08 December

Bible In 365 Days                           

Galatians 4-6

 

Galatians 4

He now declared the process of freedom. "God sent forth His Son . . . under the law." Thus the law He kept was justified, and He lived thereby. But more than this, He bore its penalty, and so procured justification and life for those who, while under its tutelage, had broken it.

The result of this is that they are sons, and now cry "Abba, Father." Under the old bondage God was not known. But now they have come to know God. The return of these Galatian Christians to this ignorance is indicated by their observance of days and months, and seasons and years, that is, to Judaism. The fear expressed at the close of the last paragraph leads to a tender and beautiful personal appeal by the apostle. He beseeches them to become as he is: free from all these things, for he says, "I also am become as ye are."

He contrasts with himself those who have been troubling them, introducing the passage referring to them with the word "they." He does not deny their zeal, but declares their motive to be evil, and ends with an outcry over them like that of a mother. This is the final application of the doctrine of liberty. All that system which lived in the realm of boasted relation to Abraham he characterizes as being in the position of Hagar; and carrying his argument concerning the relationship of faith to its logical conclusion, he claims that the true Jerusalem from above is the mother of the saints. "We," he says, speaking of those who are in Christ, are the "children of promise," and, consequently, the bondwoman is to be cast out.

 

Galatians 5

The whole law of liberty is stated in the sentences, "For freedom did Christ set us free," "stand fast therefore," and "be not entangled again in a yoke of bondage."

He then refers first to circumcision. If a man receive circumcision, Christ will profit him nothing; he has become a debtor to the whole law.
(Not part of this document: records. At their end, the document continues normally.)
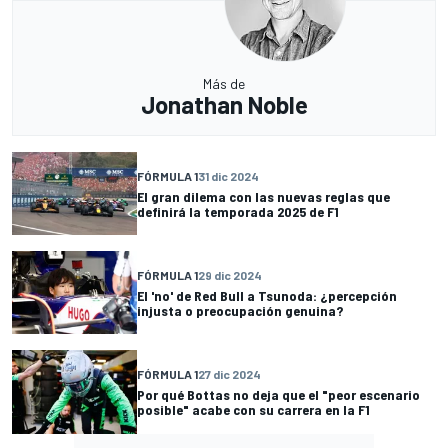
Más de
Jonathan Noble
FÓRMULA 1
31 dic 2024
El gran dilema con las nuevas reglas que
definirá la temporada 2025 de F1
FÓRMULA 1
29 dic 2024
El 'no' de Red Bull a Tsunoda: ¿percepción
injusta o preocupación genuina?
FÓRMULA 1
27 dic 2024
Por qué Bottas no deja que el "peor escenario
posible" acabe con su carrera en la F1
If a man desire to be justi6ed by the law, he is severed from Christ, he is fallen from grace.

The positive side of this is then stated. Faith working through love is the great principle of all conduct. The apostle then proceeded to a correction of popular mistakes concerning freedom. The idea that liberty means the absence of all restraint is false. The true use of freedom is stated in the injunction, "through love be servants one to another." The emergence from bondage through Christ is the passing into a sphere of life in which all the powers should act under the dominion of the true motive-love. In answer to an inferred question how such love is possible, the injunction is, "Walk by the Spirit, and ye shall not fulfil the lust of the flesh.''

The contrast between flesh and spirit is then made. First, "the works of the flesh." These are operations in the realm of death. Then "the fruit of the Spirit." This refers to an operation in the realm of life. As the apostle has said that the whole law is summed up in the word 'love," so now it is evident that the one fruit of the Spirit is love. All the words following form an exposition of the meaning of love, an analysis of the experience resulting therefrom.

 

Galatians 6

Having dealt with the conduct of liberty thus broadly, the apostle now made some detailed application of the principles enunciated, giving an important illustration pertinent to the whole question of the relation between himself and the Galatian Christians. They were to communicate to the necessity of the teachers in all things, remembering that God is not mocked. He is a God of law and order, and as the sowing is, so must be the reaping.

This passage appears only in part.